Newsletter
The Time is Now, Rupiah?
Raditya Hanung & Hidayat Setiaji & Anthony Kevin, CNBC Indonesia
04 September 2018 05:39

Bursa saham AS hari ini tutup karena peringatan Hari Buruh. Hal ini membuat investor melakukan ambil untung dengan melepas dolar AS untuk sementara. Hasilnya, Dollar Index (yang mencerminkan posisi greenback secara relatif terhadap enam mata uang utama) terkoreksi tipis 0,02% pada pukul 04:29 WIB.
Bila pelemahan dolar AS terus berlanjut, maka ada harapan bagi rupiah untuk bangkit pada perdagangan hari ini. Apalagi sedang tidak ada rilis data di Negeri Paman Sam yang bisa mendukung penguatan dolar AS. Rupiah seharusnya mampu memanfaatkan kesempatan ini.
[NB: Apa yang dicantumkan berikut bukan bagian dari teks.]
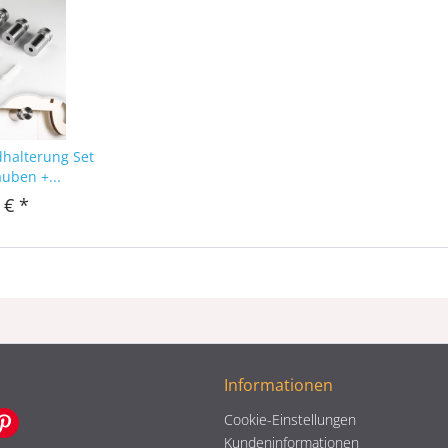
dhalterung Set
auben +...
 € *
Informationen
Cookie-Einstellungen
Kundeninformationen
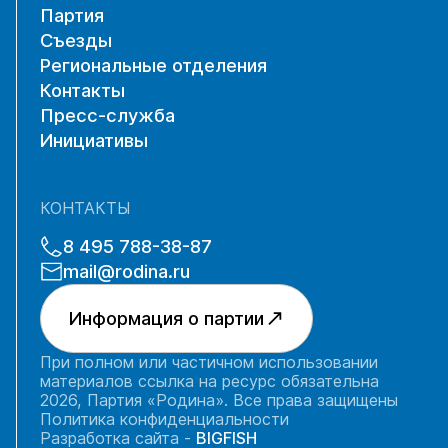
Партия
Съезды
Региональные отделения
Контакты
Пресс-служба
Инициативы
КОНТАКТЫ
8 495 788-38-87
mail@rodina.ru
Информация о партии
При полном или частичном использовании
материалов ссылка на ресурс обязательна
2026, Партия «Родина». Все права защищены
Политика конфиденциальности
Разработка сайта -
BIGFISH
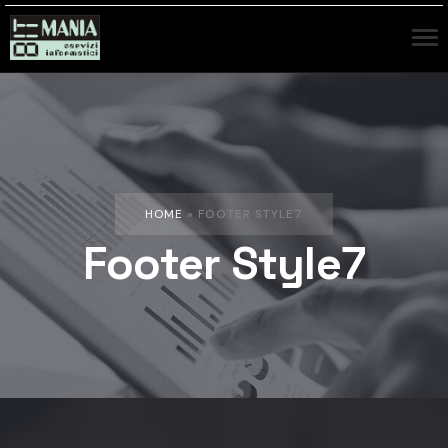
HOME
»
FOOTER STYLE7
Footer Style7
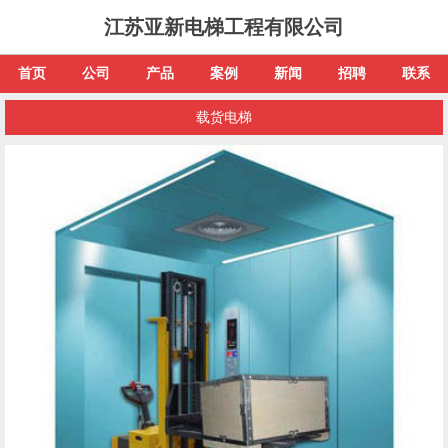
江苏亚新电梯工程有限公司
首页
公司
产品
案例
新闻
招聘
联系
载货电梯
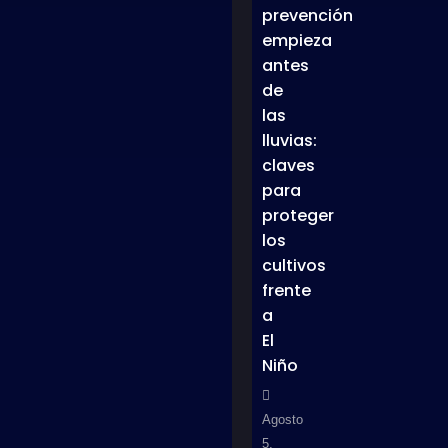
prevención
empieza
antes
de
las
lluvias:
claves
para
proteger
los
cultivos
frente
a
El
Niño
Agosto
5,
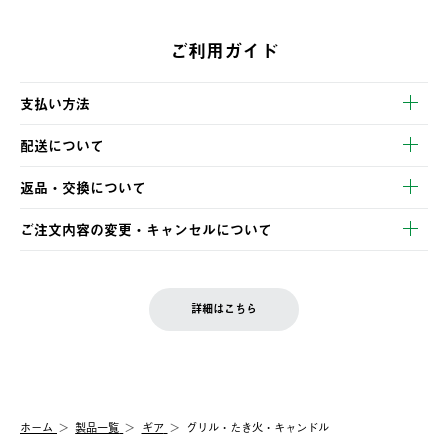
ご利用ガイド
支払い方法
以下のいずれかの方法でお支払いいただけます。
配送について
・クレジットカード決済
【発送スケジュール】
・コンビニ決済
返品・交換について
ご注文・ご入金完了より2営業日以内に商品を発送いたします。
・Pay-easy決済
※お客様都合の場合
土日祝の発送はございませんので、木曜日以降のご注文は週明け
ご注文内容の変更・キャンセルについて
の発送となる場合がございます。
ご注文完了後、変更・キャンセルの個別のご対応はお受けできま
【返品】
※予約販売・長期連休期間中のご注文は除く（別途スケジュール
せん。
商品到着後7日以内にご連絡ください。
をご案内いたします。）
LOGOS FAMILY会員の方は、会員マイページ内 購入履歴画面に
お客様都合の返品にかかる送料は、お客様ご負担とさせていただ
詳細はこちら
『注文をキャンセルする』ボタンが表示されている場合のみ、発
きます。
【配送時間指定】
送手配前のためサイト上よりご注文キャンセルが可能です。
ご注文の際、ご注文内容確認画面にて配送時間指定が可能です。
【交換】
配送時間指定がない場合は、最短でのお届けとなります。
システム上、商品の交換（同一商品のカラー・サイズ交換を含
む）は受け付けておりません。
【配送業者】
ホーム
製品一覧
ギア
グリル・たき火・キャンドル
一度お手元の商品を返品いただき、ご希望商品を再注文してくだ
佐川急便にて配送されます。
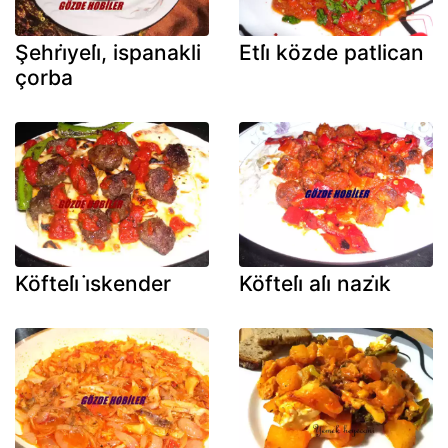
Şehri̇yeli̇, ispanakli
Etli̇ közde patlican
çorba
Köfteli̇ i̇skender
Köfteli̇ ali̇ nazi̇k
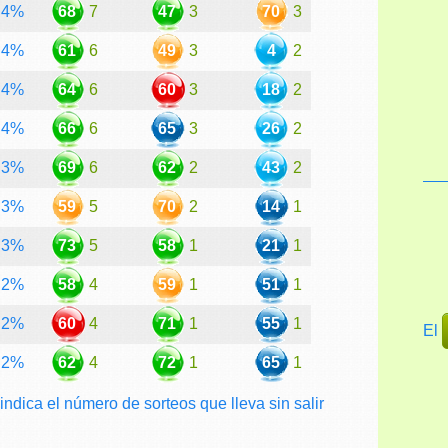
4%
68
7
47
3
70
3
4%
61
6
49
3
4
2
4%
64
6
60
3
18
2
4%
66
6
65
3
26
2
3%
69
6
62
2
43
2
3%
59
5
70
2
14
1
3%
73
5
58
1
21
1
2%
58
4
59
1
51
1
2%
60
4
71
1
55
1
El
2%
62
4
72
1
65
1
 indica el número de sorteos que lleva sin salir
Data ekonomi AS berikutnya yang diantisipasi pelaku pasar adalah angka pengangguran yang diumumkan akhir pekan ini. Konsensus pasar yang dihimpun Reuters memperkirakan angka pengangguran pada Agustus 2018 adalah 3,8%, turun dibandingkan bulan sebelumnya yaitu 3,9%.
Bila realisasi angka pengangguran betul-betul turun, maka The Fed semakin hampir pasti menaikkan suku bunga acuan pada rapat bulan ini. Saat kemungkinan kenaikan suku bunga acuan di AS kian membesar, maka greenback akan memperoleh kekuatannya lagi. Saat itu terjadi, maka rupiah dipastikan tertekan.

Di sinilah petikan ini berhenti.